Über diese grundsätzlichen Überlegungen hinaus können die öffentlichen Haushalte sehr wohl ohne den Solidaritätszuschlag auskommen; 2013 betrugen die Steuereinnahmen etwa 620 Milliarden Euro, der Soli trug gerade mal knapp 14,5 Milliarden Euro dazu bei, also etwa 2,3 Prozent. Wenn es richtig schlecht läuft, wird der Berliner Flughafen etwa so viel kosten – zugegeben ein etwas schiefes Beispiel, es zeigt aber doch, um was es geht.

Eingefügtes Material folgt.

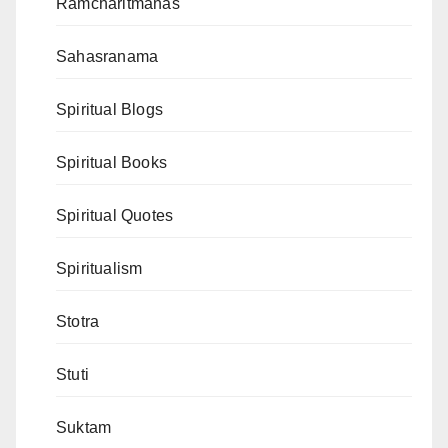
Ramcharitmanas
Sahasranama
Spiritual Blogs
Spiritual Books
Spiritual Quotes
Spiritualism
Stotra
Stuti
Suktam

Will man wieder ernst werden, reicht schon der Hinweis auf die enormen Verschwendungen der öffentlichen Hand, auf die jedes Jahr der Bundesrechnungshof und der Steuerzahlerbund hinweisen. Dies betrifft zum einen die Finanzierung überflüssiger Dinge wie Flughäfen in der Fläche, zum zweiten die ineffiziente Produktion von grundsätzliche benötigten Gütern und Diensten durch öffentliche Unternehmen und zum dritten direkte Verschwendung beim Bau von öffentlichen Bauten und Anlagen (zum Beispiel eben BER, Elbphilharmonie und dergleichen). Obwohl diese Verschwendung seit Jahrzehnten angemahnt wird, wird nur wenig dagegen unternommen. Auch dies zeigt, dass sich im Verhältnis der sogenannten Obrigkeit zum Bürger etwas ändern muss.